I'm not anywhere near the target audience, but this still sounds really interesting. My college applications were such a source of stress when I was in high school, and now that I'm a couple of years out from college, I can't figure out why I thought it was going to be such a crossroads in my life.

Jeanne said...

Valerie, there are a number of essays about male college-seekers; they just didn't provoke the same kind of reactions in my household!

Readersguide, I'm pretty sure your youngest applied early admission, too!

Care, you're echoing what a lot of the essays in here say--mothers should stay out of this, because ideally they've already had their say. (Yale is in a bad part of town?!)

PAJ, I did think of you, naturally, except that I have some memories of you from college when I think you might have been a little more of a procrastinator...or perfectionist!

CSchu, for "locals" it's fun to see how other peoples' children went through this process!

Kim, yes, you could evaluate some of the advice in a way that neither parents nor prospective students can!

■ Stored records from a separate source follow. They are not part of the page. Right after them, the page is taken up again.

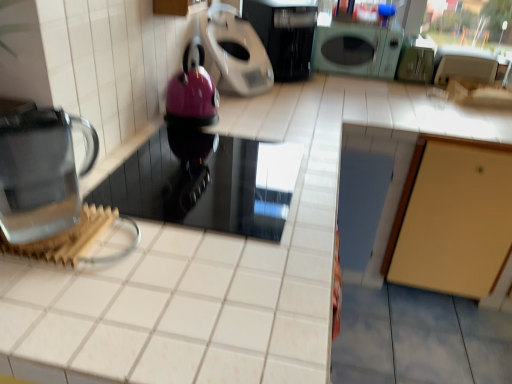 This screenshot has height=384, width=512. Find the location of `transparent glass kettle at left`. transparent glass kettle at left is located at coordinates (40, 170).

You are a GUI agent. You are given a task and a screenshot of the screen. Output one action in this format:
    pyautogui.click(x=<x>, y=<y>)
    Task: Click on the transparent glass kettle at left
    The height and width of the screenshot is (384, 512).
    Given the screenshot: What is the action you would take?
    pyautogui.click(x=40, y=170)

Measure the distance from transparent glass kettle at left to glossy plastic kettle at upper center, the second appliance when ordered from bottom to top.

Jenny, where did you go to college? My college experience really was a crossroads in my life...but I recently saw that my college (Hendrix College, in Conway, AR) is on a list of "colleges that change lives."

PAJ said...

Jeanne, thanks for trying to be kind about it, but I was (still am) a procrastinator, not a perfectionist! Of course, this trait in my daughter drives me insane, but another of our college friends sarcastically commented to one of my rants "hmmm...wonder where she gets that?"

Beth said...

Great post. As the mother of 16 and 13 year old daughters, I can see this coming. I can relate to getting to the post office at two minutes to 6, only to realize that you had THIRTY TWO MINUTES TO SPARE. Sheesh, what was she thinking, rushing her along like that?